On Mon, 2021-02-08 at 18:49 +0800, lixiaokeng wrote:
> 
> 
> On 2021/2/8 17:50, Martin Wilck wrote:
> > On Mon, 2021-02-08 at 15:41 +0800, lixiaokeng wrote:
> > > 
> > > Hi Martin,
> > > 
> > > There is a _cleanup_ in device_new_from_nulstr. If uevent_thr
> > > exit in
> > > device_new_from_nulstr and some keys is not be append to
> > > sd_device,
> > > the _cleanup_ will be called, which leads to multipathd crashes
> > > with
> > > the stack.
> > > 
> > > When I use your advice,
> > > 
> > > 
> > > On 2021/1/26 16:34, Martin Wilck wrote:
> > > >     int oldstate;
> > > > 
> > > >     pthread_setcancelstate(PTHREAD_CANCEL_DISABLE, &oldstate);
> > > > 
> > > >     udev_monitor_receive_device(...)
> > > > 
> > > >     pthread_setcancelstate(oldstate, NULL);
> > > >     pthread_testcancel();
> > > 
> > > this coredump does not seem to appear anymore (several hours with
> > > test scripts).
> > 
> > Thanks for your continued hard work on this, but I can't follow
> > you.
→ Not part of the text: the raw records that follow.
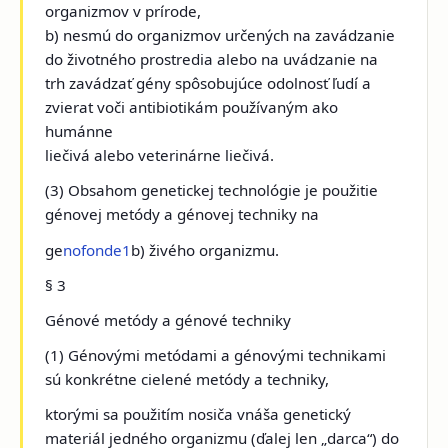
organizmov v prírode,
b) nesmú do organizmov určených na zavádzanie
do životného prostredia alebo na uvádzanie na
trh zavádzať gény spôsobujúce odolnosť ľudí a
zvierat voči antibiotikám používaným ako
humánne
liečivá alebo veterinárne liečivá.
(3) Obsahom genetickej technológie je použitie
génovej metódy a génovej techniky na
ge
nofonde1
b) živého organizmu.
§ 3
Génové metódy a génové techniky
(1) Génovými metódami a génovými technikami
sú konkrétne cielené metódy a techniky,
ktorými sa použitím nosiča vnáša genetický
materiál jedného organizmu (ďalej len „darca“) do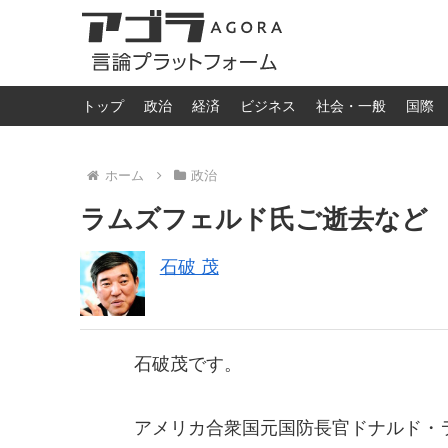
トップ
政治
経済
ビジネス
社会・一般
国際
ホーム
政治
ラムズフェルド氏ご逝去など
石破 茂
石破茂です。
アメリカ合衆国元国防長官ドナルド・ラ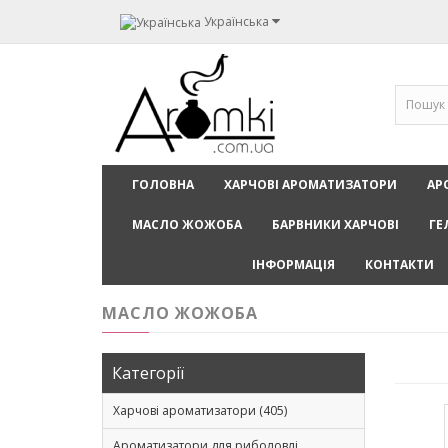
Українська
ГОЛОВНА
ХАРЧОВІ АРОМАТИЗАТОРИ
АР
МАСЛО ЖОЖОБА
БАРВНИКИ ХАРЧОВІ
ГЕ
ІНФОРМАЦІЯ
КОНТАКТИ
МАСЛО ЖОЖОБА
Категорії
Харчові ароматизатори (405)
Ароматизатори для риболовлі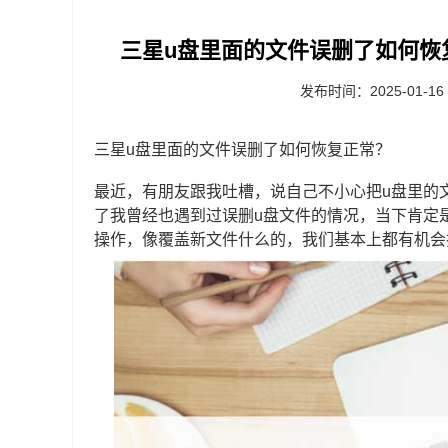
三星u盘里面的文件误删了如何恢
发布时间：2025-01-16
三星u盘里面的文件误删了如何恢复正常？
最近，有朋友跟我吐槽，说自己不小心把u盘里的
了我曾经也遇到过误删u盘文件的情况，当下肯定
操作，像覆盖新文件什么的，我们基本上都有机会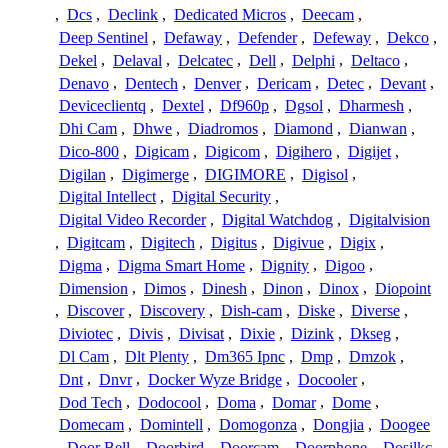
,
Dcs
,
Declink
,
Dedicated Micros
,
Deecam
,
Deep Sentinel
,
Defaway
,
Defender
,
Defeway
,
Dekco
,
Dekel
,
Delaval
,
Delcatec
,
Dell
,
Delphi
,
Deltaco
,
Denavo
,
Dentech
,
Denver
,
Dericam
,
Detec
,
Devant
,
Deviceclientq
,
Dextel
,
Df960p
,
Dgsol
,
Dharmesh
,
Dhi Cam
,
Dhwe
,
Diadromos
,
Diamond
,
Dianwan
,
Dico-800
,
Digicam
,
Digicom
,
Digihero
,
Digijet
,
Digilan
,
Digimerge
,
DIGIMORE
,
Digisol
,
Digital Intellect
,
Digital Security
,
Digital Video Recorder
,
Digital Watchdog
,
Digitalvision
,
Digitcam
,
Digitech
,
Digitus
,
Digivue
,
Digix
,
Digma
,
Digma Smart Home
,
Dignity
,
Digoo
,
Dimension
,
Dimos
,
Dinesh
,
Dinon
,
Dinox
,
Diopoint
,
Discover
,
Discovery
,
Dish-cam
,
Diske
,
Diverse
,
Diviotec
,
Divis
,
Divisat
,
Dixie
,
Dizink
,
Dkseg
,
Dl Cam
,
Dlt Plenty
,
Dm365 Ipnc
,
Dmp
,
Dmzok
,
Dnt
,
Dnvr
,
Docker Wyze Bridge
,
Docooler
,
Dod Tech
,
Dodocool
,
Doma
,
Domar
,
Dome
,
Domecam
,
Domintell
,
Domogonza
,
Dongjia
,
Doogee
,
Door Bell
,
Doorbird
,
Doorcam
,
Doorphone
,
Dosilkc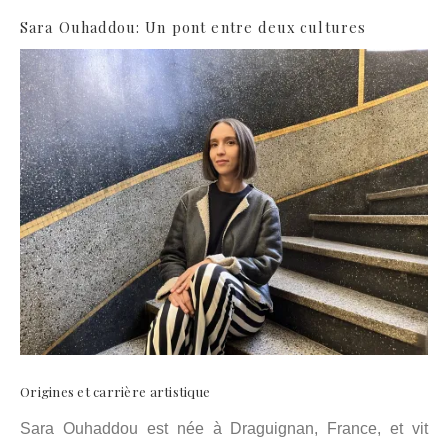
Sara Ouhaddou: Un pont entre deux
cultures
Origines et carrière artistique
Sara Ouhaddou est née à Draguignan, France, et vit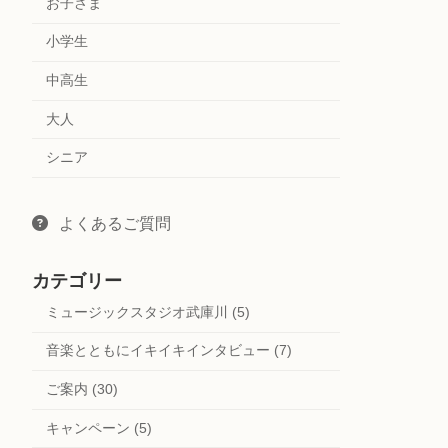
お子さま
小学生
中高生
大人
シニア
よくあるご質問
カテゴリー
ミュージックスタジオ武庫川 (5)
音楽とともにイキイキインタビュー (7)
ご案内 (30)
キャンペーン (5)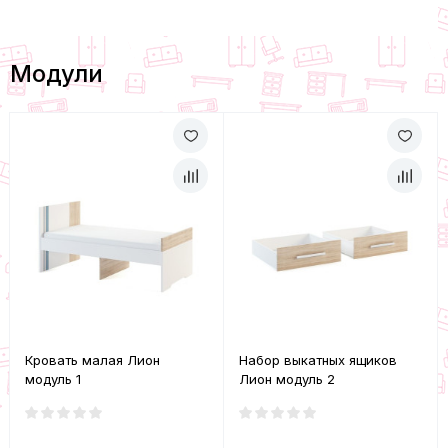
Модули
Кровать малая Лион
Набор выкатных ящиков
модуль 1
Лион модуль 2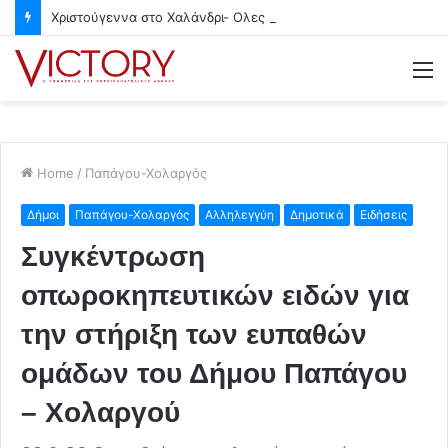
Χριστούγεννα στο Χαλάνδρι- Ολες οι εκδηλώσεις του Δήμου
M
Home
/
Παπάγου-Χολαργός
Δήμοι
Παπάγου-Χολαργός
Αλληλεγγύη
Δημοτικά
Ειδήσεις
Συγκέντρωση
οπωροκηπευτικών ειδών για
την στήριξη των ευπαθών
ομάδων του Δήμου Παπάγου
– Χολαργού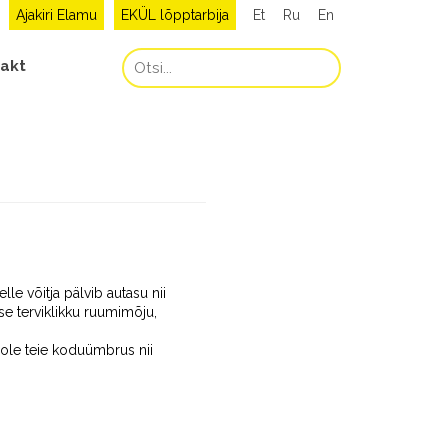
Ajakiri Elamu
EKÜL lõpptarbija
Et
Ru
En
akt
le võitja pälvib autasu nii
kse terviklikku ruumimõju,
 ole teie koduümbrus nii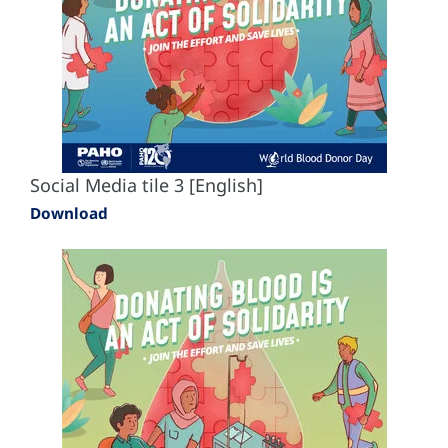
Social Media tile 3 [English]
Download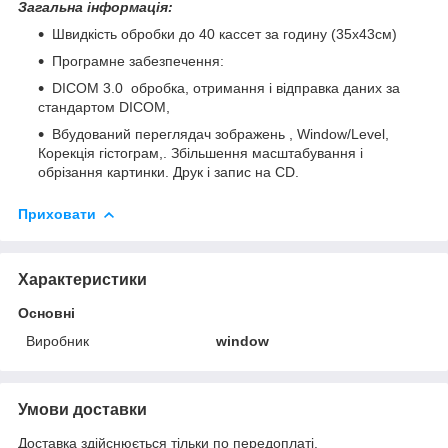
Загальна інформація:
Швидкість обробки до 40 кассет за годину (35х43см)
Програмне забезпечення:
DICOM 3.0 обробка, отримання і відправка даних за
стандартом DICOM,
Вбудований переглядач зображень , Window/Level,
Корекція гістограм,. Збільшення масштабування і
обрізання картинки. Друк і запис на CD.
Приховати
Характеристики
Основні
Виробник
window
Умови доставки
Доставка здійснюється тільки по передоплаті.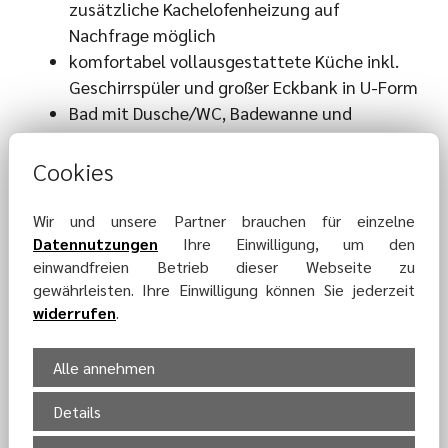
zusätzliche Kachelofenheizung auf
Nachfrage möglich
komfortabel vollausgestattete Küche inkl.
Geschirrspüler und großer Eckbank in U-Form
Bad mit Dusche/WC, Badewanne und
Waschmaschine
Sitzecke im Garten inkl. Feuerstelle
Cookies
200 m bis zum Tennisplatz, zu Gaststätten
oder zum Bäcker
Wir und unsere Partner brauchen für einzelne
500 m bis zur Matschenberg Offroad Arena
Datennutzungen
Ihre Einwilligung, um den
einwandfreien Betrieb dieser Webseite zu
oder zum Discounter
gewährleisten. Ihre Einwilligung können Sie jederzeit
Parkplatz
widerrufen
.
Alle annehmen
Details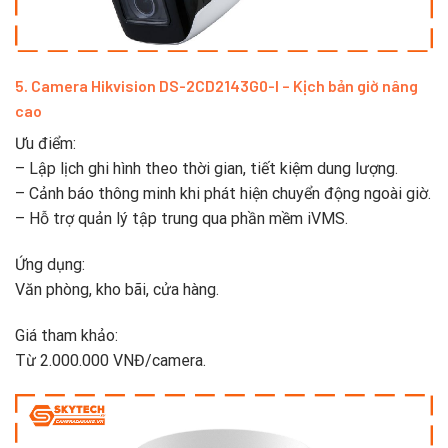
5. Camera Hikvision DS-2CD2143G0-I – Kịch bản giờ nâng
cao
Ưu điểm:
– Lập lịch ghi hình theo thời gian, tiết kiệm dung lượng.
– Cảnh báo thông minh khi phát hiện chuyển động ngoài giờ.
– Hỗ trợ quản lý tập trung qua phần mềm iVMS.
Ứng dụng:
Văn phòng, kho bãi, cửa hàng.
Giá tham khảo:
Từ 2.000.000 VNĐ/camera.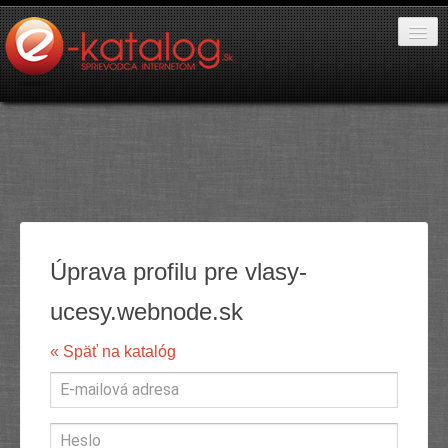
Katalóg stránok
PR články
Pridať stránku
Pridať PR
Úprava profilu pre vlasy-
Kontakt
ucesy.webnode.sk
« Späť na katalóg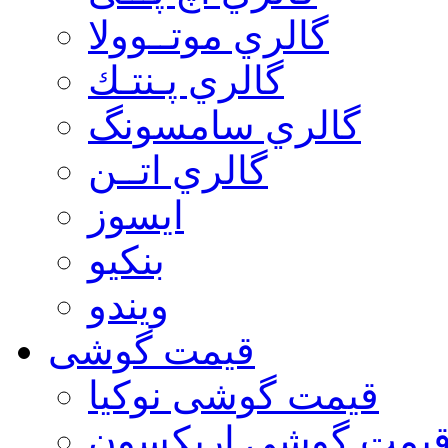
گالري موتــوولا
گالري پـنتـك
گالري سامسونگ
گالري اتــن
ایسوز
بنکیو
ویندو
قیمت گوشی
قیمت گوشی نوكيا
یمت گوشی اريكسون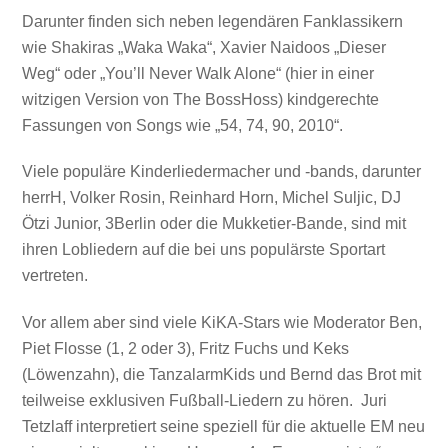
Darunter finden sich neben legendären Fanklassikern
wie Shakiras „Waka Waka“, Xavier Naidoos „Dieser
Weg“ oder „You’ll Never Walk Alone“ (hier in einer
witzigen Version von The BossHoss) kindgerechte
Fassungen von Songs wie „54, 74, 90, 2010“.
Viele populäre Kinderliedermacher und -bands, darunter
herrH, Volker Rosin, Reinhard Horn, Michel Suljic, DJ
Ötzi Junior, 3Berlin oder die Mukketier-Bande, sind mit
ihren Lobliedern auf die bei uns populärste Sportart
vertreten.
Vor allem aber sind viele KiKA-Stars wie Moderator Ben,
Piet Flosse (1, 2 oder 3), Fritz Fuchs und Keks
(Löwenzahn), die TanzalarmKids und Bernd das Brot mit
teilweise exklusiven Fußball-Liedern zu hören. Juri
Tetzlaff interpretiert seine speziell für die aktuelle EM neu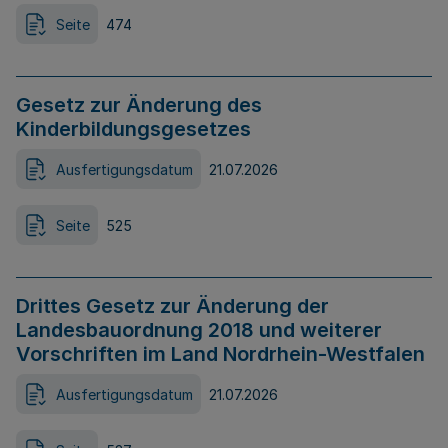
Seite
474
Gesetz zur Änderung des
Kinderbildungsgesetzes
Ausfertigungsdatum
21.07.2026
Seite
525
Drittes Gesetz zur Änderung der
Landesbauordnung 2018 und weiterer
Vorschriften im Land Nordrhein-Westfalen
Ausfertigungsdatum
21.07.2026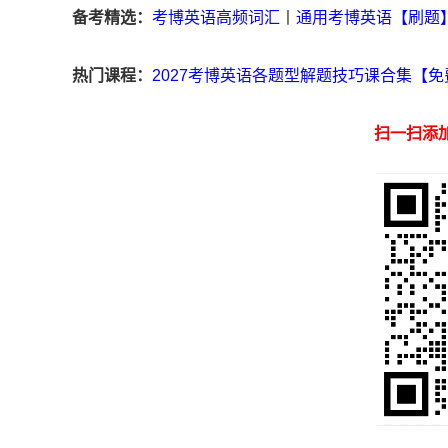
备考精选：
考博英语高频词汇
丨
通用考博英语【刷题
热门课程：
2027考博英语各题型解题技巧课合集【免
扫一扫添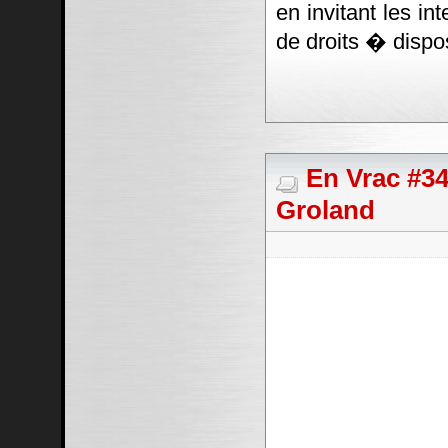
en invitant les in
de droits � dispos
En Vrac #34
Groland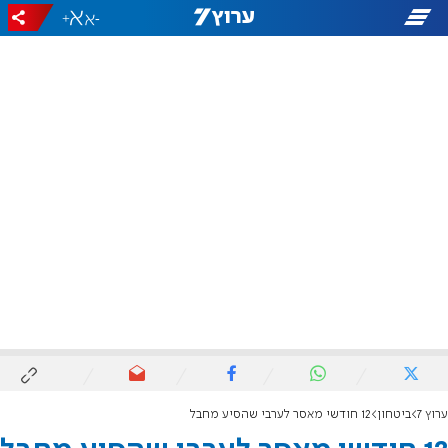
+
-
ערוץ 7
ביטחון
12 חודשי מאסר לערבי שהסיע מחבל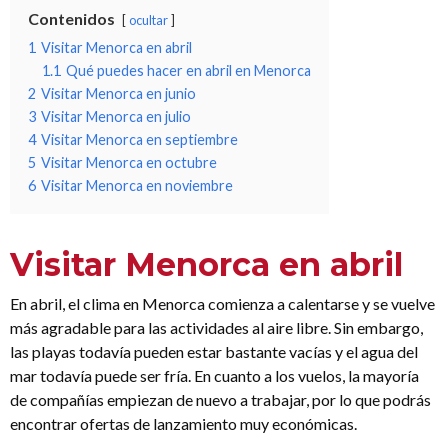
Contenidos
ocultar
1
Visitar Menorca en abril
1.1
Qué puedes hacer en abril en Menorca
2
Visitar Menorca en junio
3
Visitar Menorca en julio
4
Visitar Menorca en septiembre
5
Visitar Menorca en octubre
6
Visitar Menorca en noviembre
Visitar Menorca en abril
En abril, el clima en Menorca comienza a calentarse y se vuelve
más agradable para las actividades al aire libre. Sin embargo,
las playas todavía pueden estar bastante vacías y el agua del
mar todavía puede ser fría. En cuanto a los vuelos, la mayoría
de compañías empiezan de nuevo a trabajar, por lo que podrás
encontrar ofertas de lanzamiento muy económicas.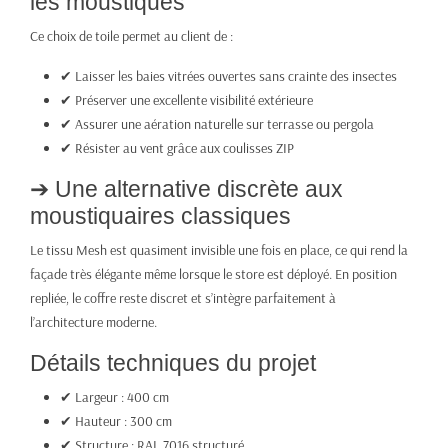
les moustiques
Ce choix de toile permet au client de :
✔ Laisser les baies vitrées ouvertes sans crainte des insectes
✔ Préserver une excellente visibilité extérieure
✔ Assurer une aération naturelle sur terrasse ou pergola
✔ Résister au vent grâce aux coulisses ZIP
➔ Une alternative discrète aux
moustiquaires classiques
Le tissu Mesh est quasiment invisible une fois en place, ce qui rend la
façade très élégante même lorsque le store est déployé. En position
repliée, le coffre reste discret et s’intègre parfaitement à
l’architecture moderne.
Détails techniques du projet
✔ Largeur : 400 cm
✔ Hauteur : 300 cm
✔ Structure : RAL 7016 structuré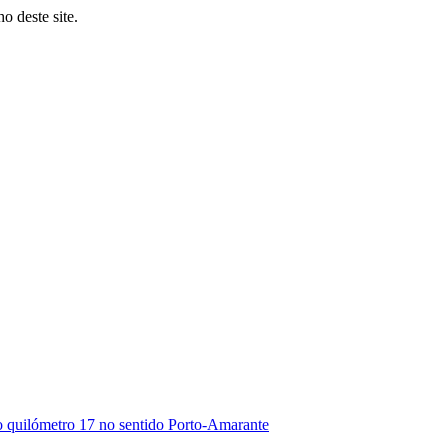
o deste site.
o quilómetro 17 no sentido Porto-Amarante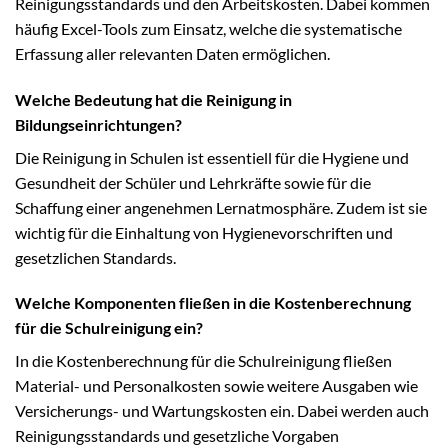
Reinigungsstandards und den Arbeitskosten. Dabei kommen
häufig Excel-Tools zum Einsatz, welche die systematische
Erfassung aller relevanten Daten ermöglichen.
Welche Bedeutung hat die Reinigung in
Bildungseinrichtungen?
Die Reinigung in Schulen ist essentiell für die Hygiene und
Gesundheit der Schüler und Lehrkräfte sowie für die
Schaffung einer angenehmen Lernatmosphäre. Zudem ist sie
wichtig für die Einhaltung von Hygienevorschriften und
gesetzlichen Standards.
Welche Komponenten fließen in die Kostenberechnung
für die Schulreinigung ein?
In die Kostenberechnung für die Schulreinigung fließen
Material- und Personalkosten sowie weitere Ausgaben wie
Versicherungs- und Wartungskosten ein. Dabei werden auch
Reinigungsstandards und gesetzliche Vorgaben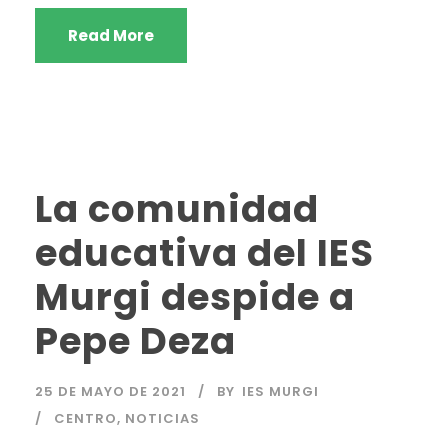
Read More
La comunidad
educativa del IES
Murgi despide a
Pepe Deza
25 DE MAYO DE 2021
BY
IES MURGI
CENTRO
,
NOTICIAS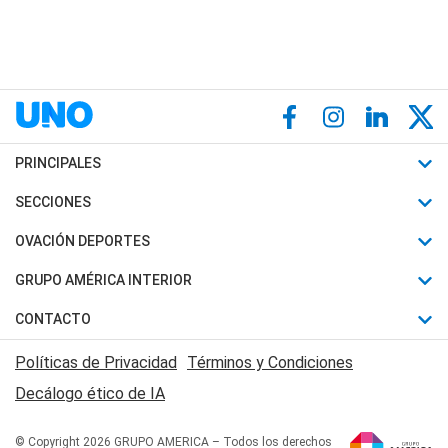
PRINCIPALES
Últimas Noticias
SECCIONES
Política
Horóscopo
OVACIÓN DEPORTES
Sociedad
Motores
Fútbol
GRUPO AMÉRICA INTERIOR
Policiales
Recetas
Mundial
Canal 7 en Vivo
CONTACTO
Judiciales
Trucos caseros
Automovilismo
Radio Nihuil
Acerca de Nosotros
Economia
Políticas de Privacidad
Términos y Condiciones
Series y Películas
Rugby
FM UNA
Contactanos
Decálogo ético de IA
Edictos y Solicitadas
Tenis
Radio Brava
Newsletter
Básquet
© Copyright 2026 GRUPO AMERICA – Todos los derechos
San Juan 8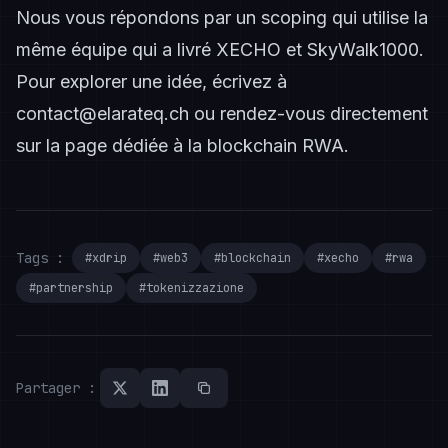
Nous vous répondons par un scoping qui utilise la
même équipe qui a livré XECHO et SkyWalk1000.
Pour explorer une idée, écrivez à
contact@elarateq.ch
ou rendez-vous directement
sur
la page dédiée à la blockchain RWA
.
Tags :
#xdrip
#web3
#blockchain
#xecho
#rwa
#partnership
#tokenizzazione
Partager :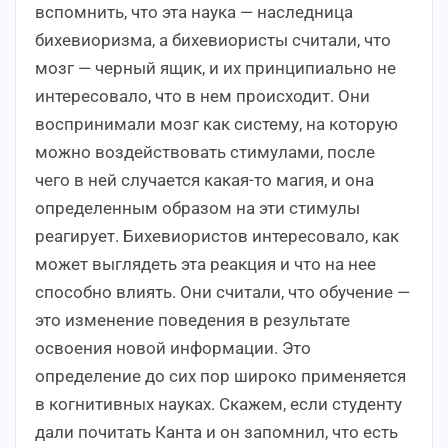
вспомнить, что эта наука — наследница
бихевиоризма, а бихевиористы считали, что
мозг — черный ящик, и их принципиально не
интересовало, что в нем происходит. Они
воспринимали мозг как систему, на которую
можно воздействовать стимулами, после
чего в ней случается какая-то магия, и она
определенным образом на эти стимулы
реагирует. Бихевиористов интересовало, как
может выглядеть эта реакция и что на нее
способно влиять. Они считали, что обучение —
это изменение поведения в результате
освоения новой информации. Это
определение до сих пор широко применяется
в когнитивных науках. Скажем, если студенту
дали почитать Канта и он запомнил, что есть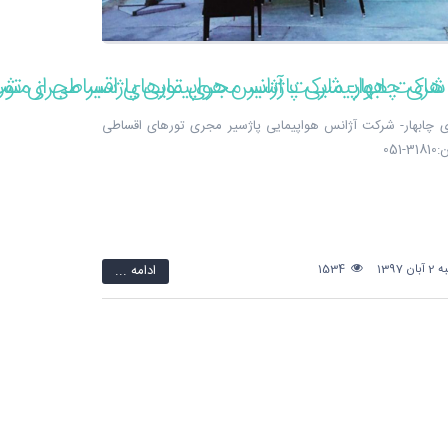
 - شرکت هواپیمایی پاژسیر مجری تورهای اقساطی از مش
 های چابهار- شرکت آژانس هواپیمایی پاژسیر مجری تو
 چابهار- شرکت آژانس هواپیمایی پاژسیر مجری تورهای اقساطی
051
1397
1534
ادامه ...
In
> > this post:
> > 
> > https://listman.redhat.com/archives/dm-devel/2021-January/msg00396.html
> > 
> > you said that this advice did _not_ help. Please clarify.
> > 
> 
> Hi Martin,
> At that time, I did not know how the crash occurred in the systemd
> interface.
> There were still some crashes with pthread_testcancel(), for example
> #0  0x0000ffffb6118f4c in aarch64_fallback_frame_state
> (context=0xffffb523f200, context=0xffffb523f200, fs=0xffffb523e700)
> at ./md-unwind-support.h:74
> #1  uw_frame_state_for (context=context at entry=0xffffb523f200, 
> fs=fs at entry=0xffffb523e700) at ../../../libgcc/unwind-dw2.c:1257
> #2  0x0000ffffb6119ef4 in _Unwind_ForcedUnwind_Phase2
> (exc=exc at entry=0xffffb52403b0, context=context at entry=0xffffb523f200)
> at ../../../libgcc/unwind.inc:155
> #3  0x0000ffffb611a284 in _Unwind_ForcedUnwind (exc=0xffffb52403b0, 
> stop=stop at entry=0xffffb64846c0 <unwind_stop>,
> stop_argument=0xffffb523f630) at ../../../libgcc/unwind.inc:207
> #4  0x0000ffffb6484860 in __GI___pthread_unwind (buf=<optimized out>)
> at unwind.c:121
> #5  0x0000ffffb6482d08 in __do_cancel () at pthreadP.h:304
> #6  __GI___pthread_testcancel () at pthread_testcancel.c:26
> #7  0x0000ffffb5c528e8 in ?? ()
> 

I still don't fully understand. Above you said "this coredump doesn't
seem to appear any more". Am I understanding correctly that you
observed *other* core dumps instead?

The uw_frame_state_for() stack looks healthy (learned that just
recently from one of our experts in the area). Most probably the actual
crash occured in another thread in this case. It would be intersting to
look at a core dump.

The point of my suggestion was not the pthread_testcancel(), but the
blocking of thread cancellation during udev_monitor_receive_device().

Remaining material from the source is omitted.